**Instructions to follow:** Using the entries below, show all lines with the string "test".

**Records for processing:**
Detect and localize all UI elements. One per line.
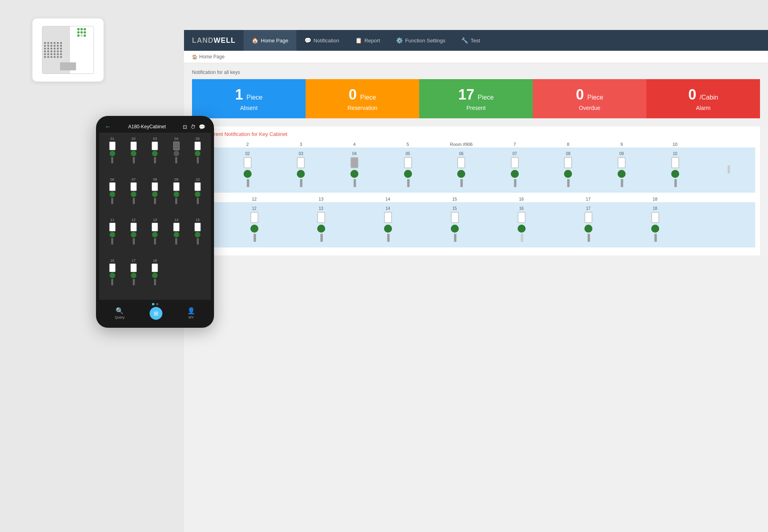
nav-label-test: Test	[470, 38, 480, 44]
svg-rect-38	[451, 212, 458, 223]
svg-point-45	[584, 225, 592, 233]
stat-card-present[interactable]: 17 Piece Present	[419, 79, 533, 118]
col-header-4: 4	[328, 142, 381, 147]
key-slot-05[interactable]: 05	[381, 151, 435, 189]
tablet-slot-17[interactable]: 17	[124, 259, 142, 296]
tablet-slot-14[interactable]: 14	[167, 218, 185, 255]
col-header-room906: Room #906	[434, 142, 488, 147]
nav-item-function-settings[interactable]: ⚙️ Function Settings	[388, 30, 453, 51]
col-header-16: 16	[488, 197, 555, 201]
breadcrumb: 🏠 Home Page	[184, 51, 768, 63]
svg-rect-3	[248, 183, 249, 185]
svg-rect-40	[454, 234, 456, 242]
svg-rect-6	[300, 179, 302, 187]
tablet-slot-08[interactable]: 08	[146, 177, 164, 215]
tablet-chat-icon[interactable]: 💬	[199, 124, 205, 130]
stat-alarm-unit: /Cabin	[700, 94, 718, 101]
stat-card-overdue[interactable]: 0 Piece Overdue	[533, 79, 646, 118]
svg-rect-7	[351, 157, 358, 168]
tablet-page-dot-1[interactable]	[152, 303, 154, 305]
key-slot-03[interactable]: 03	[274, 151, 328, 189]
key-slot-14[interactable]: 14	[354, 206, 421, 243]
key-slot-10[interactable]: 10	[648, 151, 702, 189]
svg-rect-35	[384, 212, 392, 223]
nav-item-homepage[interactable]: 🏠 Home Page	[244, 30, 296, 51]
svg-point-17	[511, 170, 519, 178]
tablet-nav-my[interactable]: 👤 MY	[187, 307, 195, 320]
svg-point-20	[564, 170, 572, 178]
key-slot-02[interactable]: 02	[221, 151, 274, 189]
key-slot-09[interactable]: 09	[595, 151, 648, 189]
svg-rect-12	[407, 179, 410, 187]
tablet-slot-07[interactable]: 07	[124, 177, 142, 215]
tablet-expand-icon[interactable]: ⊡	[183, 124, 187, 130]
tablet-time-icon[interactable]: ⏱	[190, 124, 196, 130]
key-slot-13[interactable]: 13	[288, 206, 354, 243]
svg-rect-43	[521, 234, 523, 242]
nav-item-report[interactable]: 📋 Report	[347, 30, 388, 51]
tablet-slot-15[interactable]: 15	[189, 218, 207, 255]
brand-logo: LANDWELL	[184, 36, 244, 45]
tablet-slot-04[interactable]: 04	[167, 137, 185, 174]
svg-point-11	[404, 170, 412, 178]
nav-item-notification[interactable]: 💬 Notification	[296, 30, 347, 51]
svg-point-5	[297, 170, 305, 178]
stat-present-label: Present	[427, 105, 525, 111]
svg-rect-34	[320, 234, 323, 242]
svg-rect-41	[518, 212, 525, 223]
settings-icon: ⚙️	[396, 37, 403, 44]
key-slot-18[interactable]: 18	[622, 206, 688, 243]
tablet-slot-18[interactable]: 18	[146, 259, 164, 296]
tablet-slot-05[interactable]: 05	[189, 137, 207, 174]
tablet-nav-home[interactable]: ⊞	[150, 307, 162, 320]
test-icon: 🔧	[461, 37, 468, 44]
key-slot-07[interactable]: 07	[488, 151, 542, 189]
key-slot-08[interactable]: 08	[542, 151, 595, 189]
tablet-slot-13[interactable]: 13	[146, 218, 164, 255]
tablet-slot-10[interactable]: 10	[189, 177, 207, 215]
stat-card-alarm[interactable]: 0 /Cabin Alarm	[646, 79, 760, 118]
col-header-18: 18	[622, 197, 688, 201]
tablet-slot-01[interactable]: 01	[103, 137, 121, 174]
col-header-9: 9	[595, 142, 648, 147]
stat-reservation-number: 0	[349, 86, 357, 103]
stat-card-reservation[interactable]: 0 Piece Reservation	[306, 79, 419, 118]
nav-item-test[interactable]: 🔧 Test	[453, 30, 488, 51]
tablet-slot-16[interactable]: 16	[103, 259, 121, 296]
tablet-slot-03[interactable]: 03	[146, 137, 164, 174]
tablet-device: ← A180-KeyCabinet ⊡ ⏱ 💬 01 02	[96, 116, 214, 328]
svg-rect-32	[318, 212, 325, 223]
svg-point-23	[618, 170, 626, 178]
nav-label-homepage: Home Page	[261, 38, 288, 44]
svg-rect-29	[251, 212, 258, 223]
svg-rect-24	[621, 179, 623, 187]
tablet-slot-02[interactable]: 02	[124, 137, 142, 174]
stat-card-absent[interactable]: 1 Piece Absent	[192, 79, 306, 118]
tablet-slot-11[interactable]: 11	[103, 218, 121, 255]
key-slot-16[interactable]: 16	[488, 206, 555, 243]
breadcrumb-label: Home Page	[199, 54, 224, 60]
col-header-7: 7	[488, 142, 542, 147]
stats-row: 1 Piece Absent 0 Piece Reservation 17 Pi…	[192, 79, 760, 118]
svg-point-14	[457, 170, 465, 178]
col-header-13: 13	[288, 197, 354, 201]
tablet-slot-06[interactable]: 06	[103, 177, 121, 215]
tablet-slot-12[interactable]: 12	[124, 218, 142, 255]
key-slot-15[interactable]: 15	[421, 206, 488, 243]
tablet-slot-09[interactable]: 09	[167, 177, 185, 215]
key-slot-17[interactable]: 17	[555, 206, 622, 243]
svg-rect-13	[458, 157, 465, 168]
key-slot-extra[interactable]	[702, 165, 755, 175]
svg-rect-15	[460, 179, 463, 187]
key-slot-04[interactable]: 04	[328, 151, 381, 189]
col-header-15: 15	[421, 197, 488, 201]
tablet-page-dot-2[interactable]	[156, 303, 158, 305]
svg-point-39	[451, 225, 459, 233]
notification-icon: 💬	[304, 37, 311, 44]
key-slot-12[interactable]: 12	[221, 206, 288, 243]
svg-point-42	[518, 225, 526, 233]
tablet-back-button[interactable]: ←	[105, 123, 111, 130]
svg-point-36	[384, 225, 392, 233]
tablet-nav-query[interactable]: 🔍 Query	[115, 307, 125, 320]
key-slot-06[interactable]: 06	[434, 151, 488, 189]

**Answer to the exercise:**
nav-label-test: Test	[470, 38, 480, 44]
test-icon: 🔧	[461, 37, 468, 44]
nav-item-test[interactable]: 🔧 Test	[453, 30, 488, 51]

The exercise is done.